(Extracted page text data)
....

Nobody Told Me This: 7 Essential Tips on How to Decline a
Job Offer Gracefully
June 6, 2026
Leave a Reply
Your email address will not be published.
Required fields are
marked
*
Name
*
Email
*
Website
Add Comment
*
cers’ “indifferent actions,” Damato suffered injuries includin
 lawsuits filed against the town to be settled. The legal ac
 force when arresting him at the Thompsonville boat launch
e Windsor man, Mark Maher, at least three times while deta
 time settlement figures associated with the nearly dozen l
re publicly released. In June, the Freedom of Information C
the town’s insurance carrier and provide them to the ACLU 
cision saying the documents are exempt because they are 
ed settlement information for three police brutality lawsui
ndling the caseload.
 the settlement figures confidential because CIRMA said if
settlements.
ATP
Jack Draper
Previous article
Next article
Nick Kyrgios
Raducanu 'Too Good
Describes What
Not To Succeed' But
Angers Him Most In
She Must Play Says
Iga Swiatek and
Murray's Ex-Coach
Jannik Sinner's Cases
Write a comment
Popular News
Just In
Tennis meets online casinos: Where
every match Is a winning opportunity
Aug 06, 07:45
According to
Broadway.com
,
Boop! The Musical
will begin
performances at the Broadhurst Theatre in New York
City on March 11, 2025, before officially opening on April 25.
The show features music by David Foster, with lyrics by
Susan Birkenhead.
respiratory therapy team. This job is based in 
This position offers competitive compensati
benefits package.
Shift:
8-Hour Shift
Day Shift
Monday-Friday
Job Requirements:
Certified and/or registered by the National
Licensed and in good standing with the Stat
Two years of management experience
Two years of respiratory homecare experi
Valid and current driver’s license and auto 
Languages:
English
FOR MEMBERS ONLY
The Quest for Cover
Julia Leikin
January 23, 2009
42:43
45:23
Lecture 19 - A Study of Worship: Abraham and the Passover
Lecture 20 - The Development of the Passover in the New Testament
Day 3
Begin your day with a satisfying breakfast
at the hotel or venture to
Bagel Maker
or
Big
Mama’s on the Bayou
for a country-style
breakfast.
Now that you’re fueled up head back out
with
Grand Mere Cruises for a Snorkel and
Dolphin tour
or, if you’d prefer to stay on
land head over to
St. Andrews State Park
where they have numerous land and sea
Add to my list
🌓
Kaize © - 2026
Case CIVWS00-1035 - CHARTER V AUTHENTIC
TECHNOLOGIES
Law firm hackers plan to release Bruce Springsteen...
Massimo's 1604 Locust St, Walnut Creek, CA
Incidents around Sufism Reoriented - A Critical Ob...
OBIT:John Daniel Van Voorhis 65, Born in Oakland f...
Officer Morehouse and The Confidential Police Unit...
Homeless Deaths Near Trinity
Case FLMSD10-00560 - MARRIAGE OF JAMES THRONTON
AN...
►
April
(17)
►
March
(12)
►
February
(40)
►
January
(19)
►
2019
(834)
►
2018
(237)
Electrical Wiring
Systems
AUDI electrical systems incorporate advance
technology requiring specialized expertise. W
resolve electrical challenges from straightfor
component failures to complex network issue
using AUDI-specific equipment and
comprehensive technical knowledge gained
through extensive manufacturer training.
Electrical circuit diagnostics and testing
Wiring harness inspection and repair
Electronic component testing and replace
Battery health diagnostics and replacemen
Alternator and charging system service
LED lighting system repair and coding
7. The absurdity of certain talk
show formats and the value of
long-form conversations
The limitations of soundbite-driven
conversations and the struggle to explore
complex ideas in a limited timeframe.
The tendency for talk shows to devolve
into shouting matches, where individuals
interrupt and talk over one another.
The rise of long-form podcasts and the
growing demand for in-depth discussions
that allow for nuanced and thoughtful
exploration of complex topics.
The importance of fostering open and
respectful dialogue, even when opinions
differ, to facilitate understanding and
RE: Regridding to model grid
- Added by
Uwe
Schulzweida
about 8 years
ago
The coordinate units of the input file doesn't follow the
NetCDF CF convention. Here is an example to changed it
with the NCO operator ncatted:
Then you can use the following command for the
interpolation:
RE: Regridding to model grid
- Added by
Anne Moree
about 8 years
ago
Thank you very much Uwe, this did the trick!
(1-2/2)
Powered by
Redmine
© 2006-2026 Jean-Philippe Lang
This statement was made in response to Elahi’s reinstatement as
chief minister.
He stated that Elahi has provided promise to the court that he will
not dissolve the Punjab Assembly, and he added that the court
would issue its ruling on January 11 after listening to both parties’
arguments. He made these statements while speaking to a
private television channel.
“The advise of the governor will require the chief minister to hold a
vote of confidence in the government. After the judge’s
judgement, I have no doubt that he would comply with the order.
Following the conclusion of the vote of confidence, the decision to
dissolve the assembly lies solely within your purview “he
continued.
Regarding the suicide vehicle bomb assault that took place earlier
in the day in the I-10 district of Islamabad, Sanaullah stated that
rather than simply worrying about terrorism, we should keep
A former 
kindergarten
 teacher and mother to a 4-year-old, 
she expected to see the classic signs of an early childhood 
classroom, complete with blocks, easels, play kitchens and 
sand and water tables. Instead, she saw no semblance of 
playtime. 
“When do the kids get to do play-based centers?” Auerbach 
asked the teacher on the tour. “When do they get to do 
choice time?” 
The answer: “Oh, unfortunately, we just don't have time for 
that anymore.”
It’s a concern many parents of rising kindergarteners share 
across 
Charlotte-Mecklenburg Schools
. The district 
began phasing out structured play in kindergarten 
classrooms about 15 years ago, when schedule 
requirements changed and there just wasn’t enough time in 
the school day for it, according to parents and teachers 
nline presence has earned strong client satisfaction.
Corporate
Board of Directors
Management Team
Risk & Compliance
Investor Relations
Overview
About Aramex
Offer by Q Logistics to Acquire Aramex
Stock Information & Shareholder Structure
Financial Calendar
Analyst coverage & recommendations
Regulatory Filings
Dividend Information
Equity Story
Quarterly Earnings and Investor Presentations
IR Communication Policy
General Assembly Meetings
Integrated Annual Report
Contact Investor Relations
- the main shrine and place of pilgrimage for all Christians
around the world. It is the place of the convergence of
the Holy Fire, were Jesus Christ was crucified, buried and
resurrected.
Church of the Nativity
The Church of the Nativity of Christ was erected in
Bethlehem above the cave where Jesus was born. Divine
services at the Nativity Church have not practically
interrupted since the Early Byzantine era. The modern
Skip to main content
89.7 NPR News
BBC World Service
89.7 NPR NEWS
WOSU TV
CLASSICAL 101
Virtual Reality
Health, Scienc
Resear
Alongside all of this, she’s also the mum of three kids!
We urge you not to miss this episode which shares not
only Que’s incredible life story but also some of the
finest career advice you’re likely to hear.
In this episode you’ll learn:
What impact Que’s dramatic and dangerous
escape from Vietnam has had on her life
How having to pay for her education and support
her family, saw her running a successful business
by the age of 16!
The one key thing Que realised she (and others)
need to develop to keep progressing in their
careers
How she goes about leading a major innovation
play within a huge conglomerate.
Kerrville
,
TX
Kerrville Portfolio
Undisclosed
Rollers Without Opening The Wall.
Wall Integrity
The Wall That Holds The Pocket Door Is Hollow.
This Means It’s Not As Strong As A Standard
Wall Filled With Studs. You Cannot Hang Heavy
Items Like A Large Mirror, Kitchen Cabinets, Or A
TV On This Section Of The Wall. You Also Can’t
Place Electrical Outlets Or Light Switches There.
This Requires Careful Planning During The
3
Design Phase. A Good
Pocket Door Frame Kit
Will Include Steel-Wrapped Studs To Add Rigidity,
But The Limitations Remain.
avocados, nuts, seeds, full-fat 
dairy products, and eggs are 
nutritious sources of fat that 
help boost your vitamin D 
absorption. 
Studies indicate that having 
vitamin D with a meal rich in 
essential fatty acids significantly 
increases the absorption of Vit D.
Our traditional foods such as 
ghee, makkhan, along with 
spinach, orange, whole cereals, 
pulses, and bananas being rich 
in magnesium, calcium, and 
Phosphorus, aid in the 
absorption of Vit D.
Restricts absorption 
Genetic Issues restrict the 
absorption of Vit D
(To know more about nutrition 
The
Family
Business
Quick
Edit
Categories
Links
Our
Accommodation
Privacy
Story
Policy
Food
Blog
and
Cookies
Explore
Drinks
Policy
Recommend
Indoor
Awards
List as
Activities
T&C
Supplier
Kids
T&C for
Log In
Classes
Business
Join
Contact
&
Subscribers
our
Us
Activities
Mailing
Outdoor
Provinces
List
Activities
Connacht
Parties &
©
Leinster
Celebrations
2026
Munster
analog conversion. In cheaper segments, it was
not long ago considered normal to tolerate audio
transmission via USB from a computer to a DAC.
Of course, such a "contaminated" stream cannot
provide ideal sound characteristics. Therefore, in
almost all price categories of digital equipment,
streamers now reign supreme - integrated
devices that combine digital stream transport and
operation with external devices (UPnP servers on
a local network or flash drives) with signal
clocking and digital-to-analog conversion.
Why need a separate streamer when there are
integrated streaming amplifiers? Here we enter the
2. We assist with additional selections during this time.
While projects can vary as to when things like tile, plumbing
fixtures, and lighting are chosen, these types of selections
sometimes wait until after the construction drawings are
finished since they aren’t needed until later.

....

◆ Try it:
Scan the data above for the word "lighting". Copy every line in which it is found.

◆ Exercise solution:
LED lighting system repair and coding
fixtures, and lighting are chosen, these types of selections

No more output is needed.